Romans 9:12 it was said to her, “The older shall serve the younger.”

2.   God chose the nation of Israel.

      A.  How was this prophecy true? We must look at the context, Gen 25:23. “And the LORD said to her: ‘Two nations are in your womb, two peoples shall be separated from your body; one people shall be stronger than the other, and the older shall serve the younger’”. Notice, it explicitly says, “Two nations are in your womb.”

      B.   God was not dealing with the individuals here. He was dealing with two nations. Israel was His chosen people. Edom (Esau) was not. In the future, Edom will be the servant of Israel.

Romans 9:13 As it is written, “Jacob I have loved, but Esau I have hated.”

3.   Did God hate Esau before he was born?

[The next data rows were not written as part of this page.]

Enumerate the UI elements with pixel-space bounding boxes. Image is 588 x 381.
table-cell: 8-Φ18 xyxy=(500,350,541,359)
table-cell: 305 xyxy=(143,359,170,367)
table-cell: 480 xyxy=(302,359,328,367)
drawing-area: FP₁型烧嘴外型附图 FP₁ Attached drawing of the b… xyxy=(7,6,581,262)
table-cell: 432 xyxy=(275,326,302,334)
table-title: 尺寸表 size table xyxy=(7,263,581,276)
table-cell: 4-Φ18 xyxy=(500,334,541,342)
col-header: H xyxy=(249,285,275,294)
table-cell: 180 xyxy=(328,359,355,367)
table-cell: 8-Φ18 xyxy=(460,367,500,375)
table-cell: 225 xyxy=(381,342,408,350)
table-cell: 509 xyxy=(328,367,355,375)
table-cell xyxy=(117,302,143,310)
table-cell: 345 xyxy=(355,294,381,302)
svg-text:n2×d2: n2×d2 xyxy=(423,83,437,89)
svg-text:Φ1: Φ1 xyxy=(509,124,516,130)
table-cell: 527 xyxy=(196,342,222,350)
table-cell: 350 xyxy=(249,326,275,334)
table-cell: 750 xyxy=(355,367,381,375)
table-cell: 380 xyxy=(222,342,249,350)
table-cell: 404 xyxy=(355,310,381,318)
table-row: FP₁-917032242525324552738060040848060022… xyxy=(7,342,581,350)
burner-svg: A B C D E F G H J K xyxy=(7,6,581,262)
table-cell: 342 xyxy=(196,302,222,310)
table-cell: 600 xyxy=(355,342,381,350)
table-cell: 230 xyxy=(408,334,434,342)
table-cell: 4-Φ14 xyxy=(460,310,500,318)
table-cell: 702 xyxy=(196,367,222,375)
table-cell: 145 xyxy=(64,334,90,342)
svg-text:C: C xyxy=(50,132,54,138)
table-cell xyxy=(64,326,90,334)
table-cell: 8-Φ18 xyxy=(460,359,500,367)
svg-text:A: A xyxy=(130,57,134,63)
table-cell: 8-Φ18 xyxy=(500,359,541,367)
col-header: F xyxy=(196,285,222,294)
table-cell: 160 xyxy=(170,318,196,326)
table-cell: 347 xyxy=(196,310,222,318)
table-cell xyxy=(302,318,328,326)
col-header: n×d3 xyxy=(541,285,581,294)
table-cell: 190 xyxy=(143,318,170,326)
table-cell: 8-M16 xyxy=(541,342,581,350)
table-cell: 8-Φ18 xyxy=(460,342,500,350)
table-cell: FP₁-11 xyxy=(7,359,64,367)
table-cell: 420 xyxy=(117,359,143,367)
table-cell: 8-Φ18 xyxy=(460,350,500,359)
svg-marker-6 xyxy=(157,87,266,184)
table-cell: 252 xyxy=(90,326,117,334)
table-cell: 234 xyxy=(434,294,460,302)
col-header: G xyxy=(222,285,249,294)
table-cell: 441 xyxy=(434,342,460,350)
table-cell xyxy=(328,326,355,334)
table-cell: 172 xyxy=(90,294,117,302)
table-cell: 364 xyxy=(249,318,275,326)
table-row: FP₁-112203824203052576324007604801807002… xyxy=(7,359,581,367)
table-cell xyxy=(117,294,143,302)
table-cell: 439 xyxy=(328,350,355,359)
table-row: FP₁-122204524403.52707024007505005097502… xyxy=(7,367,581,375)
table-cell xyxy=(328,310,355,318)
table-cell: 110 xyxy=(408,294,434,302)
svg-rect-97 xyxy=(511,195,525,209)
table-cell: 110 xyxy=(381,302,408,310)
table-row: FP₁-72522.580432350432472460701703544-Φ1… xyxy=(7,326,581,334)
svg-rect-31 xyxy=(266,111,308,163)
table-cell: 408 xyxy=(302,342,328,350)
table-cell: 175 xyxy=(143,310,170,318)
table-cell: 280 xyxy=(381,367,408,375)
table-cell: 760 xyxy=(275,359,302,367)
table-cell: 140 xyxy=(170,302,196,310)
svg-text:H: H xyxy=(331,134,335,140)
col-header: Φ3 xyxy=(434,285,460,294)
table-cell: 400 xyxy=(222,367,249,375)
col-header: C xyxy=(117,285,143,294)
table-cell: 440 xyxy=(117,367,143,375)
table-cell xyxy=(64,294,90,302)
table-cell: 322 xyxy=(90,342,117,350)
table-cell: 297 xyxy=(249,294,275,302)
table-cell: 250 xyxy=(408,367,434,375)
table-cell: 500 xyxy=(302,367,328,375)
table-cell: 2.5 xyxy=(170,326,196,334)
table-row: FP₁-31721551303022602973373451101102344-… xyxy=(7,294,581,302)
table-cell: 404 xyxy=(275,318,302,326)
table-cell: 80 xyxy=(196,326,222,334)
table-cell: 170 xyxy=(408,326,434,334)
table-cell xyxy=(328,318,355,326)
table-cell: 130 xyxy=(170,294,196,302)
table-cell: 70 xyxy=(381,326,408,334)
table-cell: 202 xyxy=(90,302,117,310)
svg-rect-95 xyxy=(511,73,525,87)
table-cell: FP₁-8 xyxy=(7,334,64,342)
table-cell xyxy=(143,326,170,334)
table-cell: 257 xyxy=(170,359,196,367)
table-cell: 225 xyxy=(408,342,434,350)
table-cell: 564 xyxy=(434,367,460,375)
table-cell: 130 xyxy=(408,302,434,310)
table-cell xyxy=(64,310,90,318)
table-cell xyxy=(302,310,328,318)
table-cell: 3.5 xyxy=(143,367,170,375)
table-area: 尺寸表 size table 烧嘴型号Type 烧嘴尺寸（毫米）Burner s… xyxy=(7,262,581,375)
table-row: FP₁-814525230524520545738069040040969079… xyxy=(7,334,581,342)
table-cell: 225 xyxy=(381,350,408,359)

      A.  This verse is like the previous one with one great exception. This reference is from the last book of the Old Testament. This was about a thousand years after Jacob and Esau were born. When we look at the context of Mal 1, we see that He is again talking about the two nations. It doesn’t mean He loved everyone in Israel or hated everyone in Edom, for we find repeatedly how wrathful He got with Israel and destroyed some among them. Therefore, this love and hate was not against the individual men Jacob and Esau, but towards the nations. It was recorded after the nations had been in existence for a long time.

      B.   We must consider another point, hate is not necessarily absolute. In Lk 14:26, the hate is certainly relative. “If anyone comes to Me and does not hate his father and mother, wife and children, brothers and sisters, yes, and his own life also, he cannot be My disciple.” I think the hate in Malachi and Rom 9:13 could also be relative. It may relate to God’s sovereign choice among the nations.

Romans 9:14,15 What shall we say then? Is there unrighteousness with God? Certainly not! 15 For He says to Moses, “I will have mercy on whomever I will have mercy, and I will have compassion on whomever I will have compassion.”

4.   Why does God have compassion on one, but not on another?

      A.  There is no unrighteousness with God. He always conducts Himself in a just way. He shows us how He conducts Himself. He shows us that the Jews can’t restrict Him to the only option they think He must take. He doesn’t have to always treat Israel as the top nation. God shows that He makes His decisions based on His clearly defined principles.

      B.   He can display His mercy to anyone He desires. The fifteenth verse shows that. Israel cannot put restraints on Him. In this passage, you can’t escape the issue of selection. God has mercy on whomever He pleases. The point here is, was God unrighteous to choose Jacob as the one to receive favored status as a nation? The Jew would naturally answer, “No!” But, putting ethnic advantage aside, why? Because God has the right to show mercy to whomever He pleases. If He wants to choose one for service but not the other, He can do that. He chose Jacob but not Esau. The Jews liked that decision. Esau could have “willed” or “run” as much as he pleased. He could have been saved or have been the most godly man who ever lived. And Jacob could have been very evil, but God’s choice would still stand.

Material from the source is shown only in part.